** Records to process follows **

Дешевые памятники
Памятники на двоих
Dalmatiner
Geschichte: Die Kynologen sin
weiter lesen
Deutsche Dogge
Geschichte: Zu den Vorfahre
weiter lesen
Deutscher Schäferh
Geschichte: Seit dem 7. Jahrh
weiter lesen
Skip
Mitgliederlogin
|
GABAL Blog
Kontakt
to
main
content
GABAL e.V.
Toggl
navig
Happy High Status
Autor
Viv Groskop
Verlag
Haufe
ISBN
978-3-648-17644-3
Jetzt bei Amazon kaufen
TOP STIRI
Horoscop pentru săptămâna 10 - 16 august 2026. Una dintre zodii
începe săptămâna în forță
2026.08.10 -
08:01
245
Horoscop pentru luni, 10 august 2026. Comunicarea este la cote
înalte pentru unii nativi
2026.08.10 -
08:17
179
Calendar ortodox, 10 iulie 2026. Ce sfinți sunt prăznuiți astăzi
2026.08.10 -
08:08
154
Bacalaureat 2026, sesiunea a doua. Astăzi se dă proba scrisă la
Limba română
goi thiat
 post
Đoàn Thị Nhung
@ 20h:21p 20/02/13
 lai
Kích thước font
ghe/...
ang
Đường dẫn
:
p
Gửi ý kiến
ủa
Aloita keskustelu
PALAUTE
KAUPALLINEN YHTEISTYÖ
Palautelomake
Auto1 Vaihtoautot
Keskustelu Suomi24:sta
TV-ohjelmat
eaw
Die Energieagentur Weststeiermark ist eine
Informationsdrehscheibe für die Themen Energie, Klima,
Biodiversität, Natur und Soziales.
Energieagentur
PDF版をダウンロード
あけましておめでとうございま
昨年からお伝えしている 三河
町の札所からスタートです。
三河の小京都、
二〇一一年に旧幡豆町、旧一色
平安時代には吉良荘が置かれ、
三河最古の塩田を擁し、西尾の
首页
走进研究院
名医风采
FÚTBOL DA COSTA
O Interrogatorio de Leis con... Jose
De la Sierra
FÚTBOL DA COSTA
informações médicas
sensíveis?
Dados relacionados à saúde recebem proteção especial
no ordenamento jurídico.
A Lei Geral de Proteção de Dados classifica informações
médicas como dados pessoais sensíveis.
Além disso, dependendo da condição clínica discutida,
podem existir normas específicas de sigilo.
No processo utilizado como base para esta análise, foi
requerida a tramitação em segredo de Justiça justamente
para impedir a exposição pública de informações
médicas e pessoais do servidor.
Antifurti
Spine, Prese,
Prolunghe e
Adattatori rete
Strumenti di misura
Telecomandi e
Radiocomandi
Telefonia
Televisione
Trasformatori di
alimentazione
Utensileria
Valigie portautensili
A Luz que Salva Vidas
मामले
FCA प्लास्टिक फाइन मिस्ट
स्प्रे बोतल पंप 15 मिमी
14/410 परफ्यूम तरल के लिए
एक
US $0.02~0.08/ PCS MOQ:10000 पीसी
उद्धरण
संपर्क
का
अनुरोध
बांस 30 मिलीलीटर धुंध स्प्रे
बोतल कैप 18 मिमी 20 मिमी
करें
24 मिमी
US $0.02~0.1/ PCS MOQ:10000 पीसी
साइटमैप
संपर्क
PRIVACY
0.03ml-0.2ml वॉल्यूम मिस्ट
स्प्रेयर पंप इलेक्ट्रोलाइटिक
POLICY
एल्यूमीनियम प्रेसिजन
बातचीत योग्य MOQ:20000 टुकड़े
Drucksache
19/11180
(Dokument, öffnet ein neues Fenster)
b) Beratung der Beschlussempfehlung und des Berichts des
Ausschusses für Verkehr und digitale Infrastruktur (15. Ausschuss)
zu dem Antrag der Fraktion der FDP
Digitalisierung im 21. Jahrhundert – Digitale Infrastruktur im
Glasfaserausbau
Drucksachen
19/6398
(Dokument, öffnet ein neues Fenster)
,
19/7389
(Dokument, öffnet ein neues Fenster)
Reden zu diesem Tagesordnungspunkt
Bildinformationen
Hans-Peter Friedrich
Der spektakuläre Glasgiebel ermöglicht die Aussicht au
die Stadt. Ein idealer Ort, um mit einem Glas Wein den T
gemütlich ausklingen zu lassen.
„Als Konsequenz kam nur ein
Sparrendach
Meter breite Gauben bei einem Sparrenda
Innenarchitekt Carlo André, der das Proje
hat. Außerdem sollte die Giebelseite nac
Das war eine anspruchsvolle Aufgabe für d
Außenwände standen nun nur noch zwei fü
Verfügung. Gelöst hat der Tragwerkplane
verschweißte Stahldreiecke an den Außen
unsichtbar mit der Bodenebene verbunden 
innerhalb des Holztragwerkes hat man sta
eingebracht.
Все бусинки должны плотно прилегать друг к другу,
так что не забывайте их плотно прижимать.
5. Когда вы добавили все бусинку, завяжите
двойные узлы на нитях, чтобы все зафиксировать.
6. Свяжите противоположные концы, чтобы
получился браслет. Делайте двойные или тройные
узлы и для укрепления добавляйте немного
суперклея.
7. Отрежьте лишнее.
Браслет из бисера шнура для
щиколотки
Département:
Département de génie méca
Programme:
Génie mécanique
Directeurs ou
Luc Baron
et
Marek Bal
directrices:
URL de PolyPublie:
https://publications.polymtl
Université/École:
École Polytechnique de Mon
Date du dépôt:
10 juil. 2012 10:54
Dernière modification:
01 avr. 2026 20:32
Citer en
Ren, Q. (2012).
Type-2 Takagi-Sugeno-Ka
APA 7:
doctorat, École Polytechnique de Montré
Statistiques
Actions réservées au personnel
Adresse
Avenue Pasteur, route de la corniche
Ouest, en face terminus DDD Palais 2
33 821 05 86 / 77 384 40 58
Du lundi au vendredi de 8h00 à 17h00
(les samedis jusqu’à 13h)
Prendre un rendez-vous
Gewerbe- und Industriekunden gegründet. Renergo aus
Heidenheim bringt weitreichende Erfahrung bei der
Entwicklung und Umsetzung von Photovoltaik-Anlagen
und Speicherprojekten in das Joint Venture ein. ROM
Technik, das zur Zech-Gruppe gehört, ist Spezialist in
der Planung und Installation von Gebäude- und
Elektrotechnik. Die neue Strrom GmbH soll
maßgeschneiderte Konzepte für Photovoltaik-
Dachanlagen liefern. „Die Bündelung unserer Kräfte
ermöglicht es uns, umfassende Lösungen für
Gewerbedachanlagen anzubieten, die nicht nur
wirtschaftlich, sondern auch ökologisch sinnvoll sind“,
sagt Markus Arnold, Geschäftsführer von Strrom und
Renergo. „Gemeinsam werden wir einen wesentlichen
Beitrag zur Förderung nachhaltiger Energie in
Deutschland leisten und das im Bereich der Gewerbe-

** End of Records to process **

[What you need to do]: Wherever the string "sensíveis" appears in a line of the records, copy that line.

[Answer for the task]:
sensíveis?
médicas como dados pessoais sensíveis.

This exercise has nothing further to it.